Harris among ‘no’ votes on fiscal cliff

Good for him. Too bad more Republicans didn’t have a spine.

It also looks like Roscoe Bartlett’s last vote is also against the deal, while all six Maryland Democrats obviously believe in hosing job creators. What do they care? Most of them have districts with overly proportionate numbers of government employees or government wards. Meanwhile, the Democrats are whining that there’s no vote on Hurricane Sandy relief, a bill stuffed with non-essential spending. So John Boehner may cave on that too.

And to think…the 113th Congress will have even fewer Republicans. Maybe next time we’ll show up at the polls enough to overcome the fraudulent press and other factors which led to the 2012 results. Regrets? You’ll have a few.

5 thoughts on “Harris among ‘no’ votes on fiscal cliff”

  1. Democrats can whine all they want (in fact, they are quite good it).

    But the fact remains that the United States Senate, led by Harry Reid, has failed to vote on any budget since April 29, 2009. The United States Government has failed to operate on a properly vetted and executed budget for nearly three years as a result.

    And if I was within arms reach of either of our walking wastes of skin and oxygen — Babs Mikulkski or Step-And-Fetch-It Ben Cardin — I’d slap them both so damned hard Roger Taney would wince.

  2. Grover said: “The Bush tax cuts lapsed at midnight last night. Every R voting for Senate bill is cutting taxes and keeping his/her pledge.” So does that mean Harris broke the pledge? Should we primary him?

  3. No, because Grover was wrong. Moreover, Harris didn’t vote to raise taxes.

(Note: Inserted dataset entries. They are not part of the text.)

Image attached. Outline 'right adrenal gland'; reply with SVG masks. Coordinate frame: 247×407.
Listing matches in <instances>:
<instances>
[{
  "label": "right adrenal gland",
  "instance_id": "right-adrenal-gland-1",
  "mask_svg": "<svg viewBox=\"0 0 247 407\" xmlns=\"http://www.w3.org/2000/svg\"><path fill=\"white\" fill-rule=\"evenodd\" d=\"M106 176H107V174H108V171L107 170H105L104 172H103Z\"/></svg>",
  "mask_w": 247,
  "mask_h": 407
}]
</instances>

    Go ahead and primary him if you want. If you run a moderate like Wayne Gilchrest that guy will be roadkill in this district and Harris will win easily.

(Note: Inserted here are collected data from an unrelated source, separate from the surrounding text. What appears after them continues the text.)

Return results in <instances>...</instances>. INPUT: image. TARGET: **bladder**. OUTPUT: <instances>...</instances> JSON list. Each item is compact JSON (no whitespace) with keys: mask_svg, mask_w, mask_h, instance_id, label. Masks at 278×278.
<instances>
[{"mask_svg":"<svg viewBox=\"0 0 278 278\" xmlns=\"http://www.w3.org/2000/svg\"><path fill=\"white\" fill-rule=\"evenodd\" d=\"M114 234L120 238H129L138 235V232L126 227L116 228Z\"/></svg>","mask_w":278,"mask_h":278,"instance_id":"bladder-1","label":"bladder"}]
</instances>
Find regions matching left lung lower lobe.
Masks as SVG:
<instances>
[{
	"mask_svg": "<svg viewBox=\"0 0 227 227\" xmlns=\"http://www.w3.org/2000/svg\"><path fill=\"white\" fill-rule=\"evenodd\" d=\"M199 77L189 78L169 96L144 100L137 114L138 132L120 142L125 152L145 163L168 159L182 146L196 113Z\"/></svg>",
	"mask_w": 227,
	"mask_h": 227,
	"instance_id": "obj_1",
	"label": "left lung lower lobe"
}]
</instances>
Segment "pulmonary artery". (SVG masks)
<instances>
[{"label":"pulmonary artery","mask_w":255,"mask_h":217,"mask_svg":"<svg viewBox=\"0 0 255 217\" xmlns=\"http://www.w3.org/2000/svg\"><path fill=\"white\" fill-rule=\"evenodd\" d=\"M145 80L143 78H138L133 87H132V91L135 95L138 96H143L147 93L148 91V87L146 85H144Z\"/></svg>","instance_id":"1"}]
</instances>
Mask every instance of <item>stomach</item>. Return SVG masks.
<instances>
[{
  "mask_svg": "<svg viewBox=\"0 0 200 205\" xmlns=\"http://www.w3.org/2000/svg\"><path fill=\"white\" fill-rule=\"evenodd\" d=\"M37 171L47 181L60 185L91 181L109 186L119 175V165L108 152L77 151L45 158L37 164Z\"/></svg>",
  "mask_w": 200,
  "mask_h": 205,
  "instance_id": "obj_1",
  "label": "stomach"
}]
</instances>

  4. Actually both you and Jim are mistaken as far as the Pledge is concerned.

    First, Harris never broke the Pledge as it is a pledge against voting to raise taxes (specifically marginal income tax rates or removing credits or deductions without balancing rate reductions). It’s not a Pledge to vote for tax reductions.

    Second, Grover wasn’t wrong. The Pledge operates on the assumption of current law not current policy. Current law, prior to the approval of the Senate bill, was that all the Bush tax cuts expired. Ergo, a vote for the Senate bill was a tax reduction by making new law with lower tax rates than the previous law even if it’s an increase over current policy.

  5. Honestly, it was “current law” for a matter of hours and few, if any, were affected by the change. I’m sure my paycheck was assumed off the old rates since there wasn’t guidance otherwise.